Collected material:
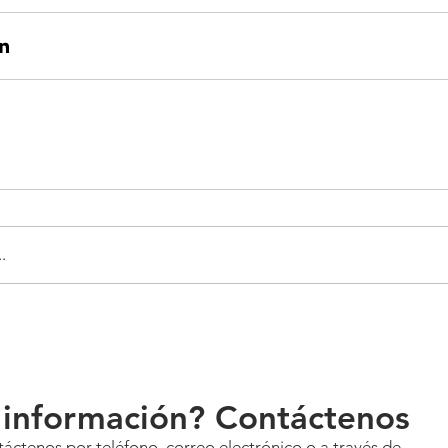
.
 información? Contáctenos
áctenos por teléfono, correo electrónico o a través de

Aim of the exercise: Omit the pictures, then set down all the remaining data exactly as given.

Result of this exercise:
.
 información? Contáctenos
áctenos por teléfono, correo electrónico o a través de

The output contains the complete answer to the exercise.